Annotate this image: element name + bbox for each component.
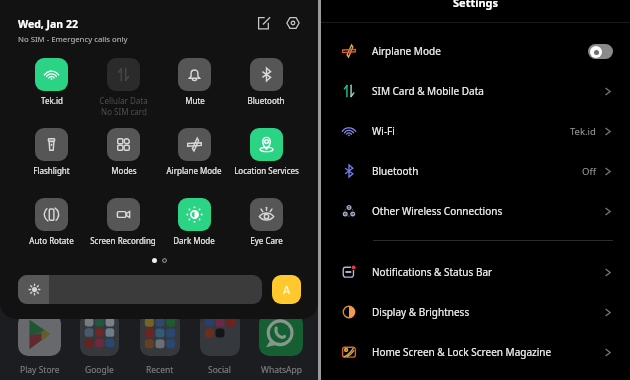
- staticText: Home Screen & Lock Screen Magazine: [372, 345, 602, 359]
- staticText: Other Wireless Connections: [372, 204, 602, 218]
- staticText: Location Services: [234, 165, 299, 176]
- staticText: No SIM card: [101, 106, 147, 117]
- button[interactable]: Screen Recording: [87, 198, 159, 246]
- staticText: Recent: [146, 364, 174, 376]
- staticText: Tek.id: [41, 95, 63, 106]
- staticText: Screen Recording: [90, 235, 156, 246]
- button[interactable]: Edit quick settings: [255, 14, 273, 32]
- button[interactable]: Wi-Fi: [321, 111, 630, 151]
- staticText: Modes: [111, 165, 137, 176]
- staticText: WhatsApp: [261, 364, 302, 376]
- staticText: Dark Mode: [173, 235, 215, 246]
- button[interactable]: Auto Rotate: [15, 198, 87, 246]
- staticText: SIM Card & Mobile Data: [372, 84, 602, 98]
- staticText: Auto Rotate: [29, 235, 74, 246]
- button[interactable]: Home Screen & Lock Screen Magazine: [321, 332, 630, 372]
- staticText: Eye Care: [250, 235, 283, 246]
- staticText: Wed, Jan 22: [18, 17, 78, 31]
- staticText: Airplane Mode: [372, 44, 588, 58]
- button[interactable]: Tek.id: [15, 58, 87, 106]
- button[interactable]: Airplane Mode: [158, 128, 230, 176]
- staticText: Google: [85, 364, 114, 376]
- button[interactable]: Modes: [87, 128, 159, 176]
- button[interactable]: Cellular Data: [87, 58, 159, 117]
- staticText: Notifications & Status Bar: [372, 265, 602, 279]
- button[interactable]: Location Services: [230, 128, 302, 176]
- staticText: Wi-Fi: [372, 124, 570, 138]
- button[interactable]: Airplane Mode: [321, 31, 630, 71]
- button[interactable]: [588, 44, 613, 59]
- button[interactable]: Dark Mode: [158, 198, 230, 246]
- staticText: Cellular Data: [99, 95, 148, 106]
- button[interactable]: Flashlight: [15, 128, 87, 176]
- staticText: Display & Brightness: [372, 305, 602, 319]
- button[interactable]: Notifications & Status Bar: [321, 252, 630, 292]
- button[interactable]: A: [272, 275, 301, 304]
- button[interactable]: Other Wireless Connections: [321, 191, 630, 231]
- button[interactable]: Display & Brightness: [321, 292, 630, 332]
- button[interactable]: Bluetooth: [321, 151, 630, 191]
- staticText: Social: [208, 364, 232, 376]
- button[interactable]: SIM Card & Mobile Data: [321, 71, 630, 111]
- staticText: Tek.id: [570, 125, 596, 138]
- staticText: Settings: [453, 0, 499, 10]
- staticText: Bluetooth: [247, 95, 285, 106]
- staticText: Mute: [185, 95, 205, 106]
- button[interactable]: Eye Care: [230, 198, 302, 246]
- staticText: Bluetooth: [372, 164, 582, 178]
- staticText: Airplane Mode: [166, 165, 222, 176]
- button[interactable]: Mute: [158, 58, 230, 106]
- staticText: Play Store: [20, 364, 60, 376]
- button[interactable]: Settings: [284, 14, 302, 32]
- staticText: No SIM - Emergency calls only: [18, 34, 128, 45]
- button[interactable]: Bluetooth: [230, 58, 302, 106]
- staticText: Flashlight: [33, 165, 70, 176]
- staticText: Off: [582, 165, 596, 178]
- button[interactable]: [18, 275, 262, 304]
- staticText: A: [283, 282, 291, 297]
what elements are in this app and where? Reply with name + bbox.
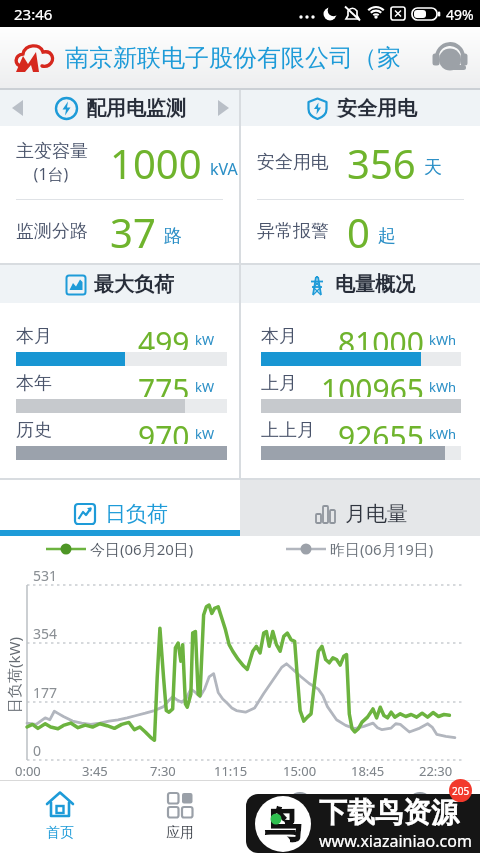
staticText: 23:46 [14, 4, 53, 24]
button[interactable]: 最大负荷 [0, 265, 239, 303]
staticText: 11:15 [214, 762, 248, 780]
staticText: 配用电监测 [86, 96, 186, 121]
staticText: 监测分路 [16, 220, 88, 243]
staticText: 18:45 [351, 762, 385, 780]
staticText: 安全用电 [257, 151, 329, 174]
staticText: 最大负荷 [94, 272, 174, 297]
staticText: 775 [138, 369, 190, 397]
staticText: 499 [138, 322, 190, 350]
staticText: kW [195, 425, 215, 443]
staticText: 0:00 [15, 762, 41, 780]
staticText: 100965 [321, 369, 424, 397]
button[interactable]: 消息 [240, 781, 360, 853]
staticText: 昨日(06月19日) [330, 539, 434, 559]
button[interactable]: 配用电监测 [0, 90, 239, 126]
staticText: kW [195, 378, 215, 396]
staticText: kW [195, 331, 215, 349]
button[interactable]: 安全用电 [241, 90, 480, 126]
staticText: 354 [33, 624, 58, 643]
button[interactable]: 电量概况 [241, 265, 480, 303]
button[interactable]: 日负荷 [0, 480, 240, 536]
staticText: 南京新联电子股份有限公司（家园） [65, 43, 415, 73]
button[interactable]: 上月 [261, 369, 461, 416]
staticText: 路 [164, 225, 182, 248]
staticText: 92655 [338, 416, 424, 444]
staticText: 历史 [16, 419, 52, 442]
button[interactable]: 首页 [0, 781, 120, 853]
button[interactable] [428, 36, 472, 80]
staticText: 205 [452, 784, 470, 798]
staticText: kVA [210, 158, 238, 180]
button[interactable]: 本月 [16, 322, 227, 369]
staticText: 日负荷 [105, 501, 168, 527]
staticText: www.xiazainiao.com [319, 830, 472, 852]
staticText: 电量概况 [335, 272, 415, 297]
staticText: 本月 [261, 325, 297, 348]
staticText: 天 [424, 156, 442, 179]
staticText: kWh [429, 378, 457, 396]
button[interactable]: 本月 [261, 322, 461, 369]
staticText: 本年 [16, 372, 52, 395]
staticText: 15:00 [283, 762, 317, 780]
staticText: 月电量 [345, 501, 408, 527]
staticText: 下载鸟资源 [319, 795, 459, 830]
staticText: 7:30 [150, 762, 176, 780]
staticText: (1台) [16, 163, 86, 185]
staticText: 3:45 [82, 762, 108, 780]
staticText: 177 [33, 683, 58, 702]
staticText: 应用 [166, 824, 194, 842]
staticText: 消息 [286, 824, 314, 842]
staticText: kWh [429, 331, 457, 349]
button[interactable]: 本年 [16, 369, 227, 416]
staticText: 970 [138, 416, 190, 444]
staticText: 上月 [261, 372, 297, 395]
button[interactable]: 月电量 [240, 480, 480, 536]
staticText: 起 [378, 225, 396, 248]
button[interactable]: 应用 [120, 781, 240, 853]
staticText: 本月 [16, 325, 52, 348]
staticText: 22:30 [419, 762, 453, 780]
staticText: 356 [347, 136, 416, 190]
button[interactable]: 上上月 [261, 416, 461, 463]
staticText: 37 [110, 205, 156, 259]
staticText: 81000 [338, 322, 424, 350]
staticText: 鸟 [265, 802, 301, 847]
staticText: 49% [446, 5, 474, 24]
staticText: 今日(06月20日) [90, 539, 194, 559]
staticText: 我的 [406, 824, 434, 842]
staticText: 首页 [46, 824, 74, 842]
button[interactable]: 历史 [16, 416, 227, 463]
button[interactable]: 鸟 [246, 794, 480, 853]
button[interactable]: 我的 [360, 781, 480, 853]
staticText: 1000 [110, 136, 202, 190]
staticText: 531 [33, 566, 58, 585]
staticText: 日负荷(kW) [4, 637, 24, 713]
staticText: 上上月 [261, 419, 315, 442]
staticText: 0 [347, 205, 370, 259]
staticText: kWh [429, 425, 457, 443]
staticText: 主变容量 [16, 140, 88, 163]
staticText: 异常报警 [257, 220, 329, 243]
staticText: 0 [33, 741, 42, 760]
staticText: 安全用电 [337, 96, 417, 121]
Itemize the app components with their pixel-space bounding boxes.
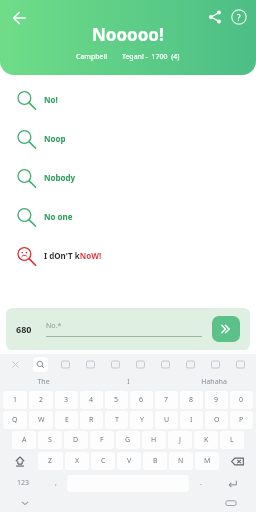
button[interactable]: 123 [3, 472, 44, 494]
staticText: No.* [46, 321, 62, 331]
button[interactable]: O [205, 411, 228, 429]
button[interactable]: No! [6, 83, 250, 116]
button[interactable]: Keyboard tool [203, 356, 228, 372]
button[interactable]: No.* [46, 321, 202, 337]
staticText: Q [12, 415, 18, 425]
staticText: S [48, 435, 52, 445]
button[interactable]: 2 [29, 391, 53, 409]
staticText: N [178, 456, 184, 466]
button[interactable]: Z [38, 452, 63, 470]
staticText: G [125, 435, 131, 445]
button[interactable]: The [0, 374, 86, 390]
button[interactable]: Noop [6, 122, 250, 155]
button[interactable]: E [55, 411, 78, 429]
button[interactable]: Enter [212, 472, 253, 494]
staticText: Noop [44, 133, 66, 144]
button[interactable]: D [64, 431, 88, 449]
button[interactable]: T [105, 411, 128, 429]
button[interactable]: I [86, 374, 171, 390]
staticText: W [38, 415, 45, 425]
button[interactable]: B [143, 452, 167, 470]
staticText: 3 [64, 395, 69, 405]
button[interactable]: G [116, 431, 140, 449]
staticText: Y [140, 415, 144, 425]
button[interactable]: V [117, 452, 141, 470]
staticText: Hahaha [201, 377, 227, 387]
button[interactable]: , [44, 472, 67, 494]
staticText: 1 [13, 395, 18, 405]
button[interactable]: 3 [55, 391, 78, 409]
button[interactable]: W [29, 411, 53, 429]
staticText: C [101, 456, 106, 466]
button[interactable]: Keyboard tool [78, 356, 103, 372]
button[interactable]: 7 [155, 391, 178, 409]
staticText: 8 [189, 395, 194, 405]
button[interactable]: Keyboard tool [53, 356, 78, 372]
staticText: Tegan! - 1700 (4) [122, 52, 180, 62]
button[interactable]: P [230, 411, 253, 429]
button[interactable]: R [80, 411, 103, 429]
staticText: , [55, 478, 57, 488]
button[interactable]: 6 [130, 391, 153, 409]
button[interactable]: J [168, 431, 192, 449]
button[interactable]: M [195, 452, 219, 470]
button[interactable]: 9 [205, 391, 228, 409]
staticText: Campbell [76, 52, 108, 62]
staticText: D [73, 435, 79, 445]
staticText: P [239, 415, 244, 425]
staticText: B [153, 456, 158, 466]
button[interactable]: C [91, 452, 115, 470]
staticText: 6 [139, 395, 144, 405]
button[interactable]: A [12, 431, 36, 449]
button[interactable]: Nobody [6, 161, 250, 194]
button[interactable]: Keyboard tool [128, 356, 153, 372]
staticText: F [100, 435, 104, 445]
button[interactable]: L [220, 431, 244, 449]
staticText: J [179, 435, 181, 445]
button[interactable]: H [142, 431, 166, 449]
button[interactable]: Keyboard tool [228, 356, 253, 372]
button[interactable]: Keyboard tool [178, 356, 203, 372]
button[interactable]: N [169, 452, 193, 470]
button[interactable]: I [180, 411, 203, 429]
button[interactable]: 8 [180, 391, 203, 409]
button[interactable]: S [38, 431, 62, 449]
button[interactable]: Send [212, 316, 240, 342]
button[interactable]: 0 [230, 391, 253, 409]
staticText: Nooooo! [92, 23, 164, 46]
button[interactable]: Share [205, 7, 225, 27]
button[interactable]: 5 [105, 391, 128, 409]
button[interactable]: Hahaha [171, 374, 256, 390]
button[interactable]: Shift [2, 450, 37, 472]
staticText: 7 [164, 395, 169, 405]
button[interactable]: Back [8, 7, 30, 29]
button[interactable]: K [194, 431, 218, 449]
button[interactable]: Keyboard tool [28, 356, 53, 372]
button[interactable]: Switch keyboard [224, 496, 238, 510]
button[interactable]: Backspace [220, 450, 254, 472]
staticText: No! [44, 94, 58, 105]
button[interactable]: Keyboard tool [103, 356, 128, 372]
button[interactable]: X [65, 452, 89, 470]
button[interactable]: 1 [3, 391, 27, 409]
staticText: U [164, 415, 170, 425]
staticText: 9 [214, 395, 219, 405]
button[interactable]: F [90, 431, 114, 449]
button[interactable]: I dOn'T kNoW! [6, 239, 250, 272]
staticText: 5 [114, 395, 119, 405]
staticText: R [89, 415, 94, 425]
button[interactable]: 4 [80, 391, 103, 409]
staticText: T [115, 415, 119, 425]
button[interactable]: Q [3, 411, 27, 429]
button[interactable]: Help [229, 7, 249, 27]
button[interactable]: Hide keyboard [18, 496, 32, 510]
staticText: 4 [89, 395, 94, 405]
staticText: I dOn'T kNoW! [44, 250, 102, 261]
button[interactable]: No one [6, 200, 250, 233]
button[interactable]: U [155, 411, 178, 429]
button[interactable]: Y [130, 411, 153, 429]
button[interactable]: Keyboard tool [153, 356, 178, 372]
button[interactable]: Keyboard tool [3, 356, 28, 372]
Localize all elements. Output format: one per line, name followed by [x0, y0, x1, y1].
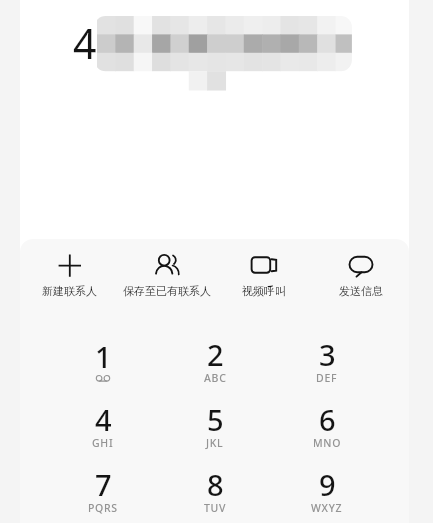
staticText: 8 [207, 465, 224, 504]
button[interactable]: 3 [271, 329, 383, 394]
button[interactable]: 6 [271, 394, 383, 459]
staticText: 保存至已有联系人 [123, 284, 211, 298]
other: New contact [56, 252, 82, 278]
staticText: GHI [92, 436, 114, 450]
staticText: MNO [313, 436, 342, 450]
staticText: 1 [95, 337, 112, 376]
staticText: 6 [319, 400, 336, 439]
button[interactable]: 8 [159, 459, 271, 523]
staticText: 4 [95, 400, 112, 439]
staticText: 5 [207, 400, 224, 439]
other: Video call [251, 252, 277, 278]
button[interactable]: Video call [215, 239, 312, 311]
staticText: DEF [316, 371, 338, 385]
staticText: PQRS [88, 501, 118, 515]
staticText: 9 [319, 465, 336, 504]
staticText: 新建联系人 [42, 284, 97, 298]
staticText: WXYZ [311, 501, 343, 515]
button[interactable]: Send message [312, 239, 409, 311]
staticText: 4 [73, 15, 97, 71]
button[interactable]: 1 [46, 329, 159, 394]
staticText: ABC [204, 371, 227, 385]
button[interactable]: 5 [159, 394, 271, 459]
staticText: 7 [95, 465, 112, 504]
button[interactable]: 4 [46, 394, 159, 459]
button[interactable]: 7 [46, 459, 159, 523]
button[interactable]: 2 [159, 329, 271, 394]
button[interactable]: 9 [271, 459, 383, 523]
other: Save to existing contact [154, 252, 180, 278]
staticText: 发送信息 [339, 284, 383, 298]
other: Send message [348, 252, 374, 278]
staticText: TUV [204, 501, 227, 515]
button[interactable]: New contact [20, 239, 118, 311]
button[interactable]: Save to existing contact [118, 239, 215, 311]
staticText: 3 [319, 335, 336, 374]
staticText: 2 [207, 335, 224, 374]
staticText: 视频呼叫 [242, 284, 286, 298]
staticText: JKL [206, 436, 224, 450]
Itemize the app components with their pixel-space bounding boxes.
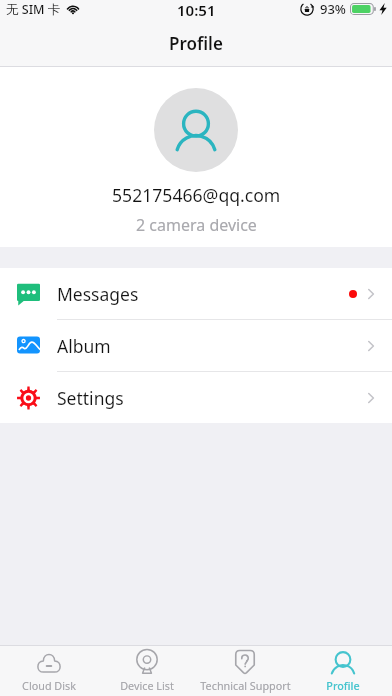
staticText: Profile <box>169 32 223 55</box>
staticText: 2 camera device <box>136 214 257 236</box>
button[interactable]: Cloud Disk <box>0 646 98 696</box>
staticText: Device List <box>120 678 174 693</box>
staticText: 10:51 <box>177 0 216 20</box>
staticText: Album <box>57 334 111 358</box>
button[interactable]: Messages <box>0 268 392 320</box>
button[interactable]: Profile <box>294 646 392 696</box>
staticText: 93% <box>320 0 346 18</box>
staticText: 无 SIM 卡 <box>6 1 61 18</box>
button[interactable]: Device List <box>98 646 196 696</box>
button[interactable]: Technical Support <box>196 646 294 696</box>
staticText: Messages <box>57 282 139 306</box>
staticText: Technical Support <box>200 678 291 693</box>
button[interactable]: Album <box>0 320 392 372</box>
button[interactable]: Settings <box>0 372 392 423</box>
staticText: 552175466@qq.com <box>112 183 281 207</box>
staticText: Profile <box>326 678 360 693</box>
staticText: Cloud Disk <box>22 678 76 693</box>
button[interactable]: Profile avatar <box>154 88 238 172</box>
staticText: Settings <box>57 386 124 410</box>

..........

Report each line of the material in which the string "Lock" occurs.

- staticText: Home Screen & Lock Screen Magazine: [372, 345, 602, 359]
- button[interactable]: Home Screen & Lock Screen Magazine: [321, 332, 630, 372]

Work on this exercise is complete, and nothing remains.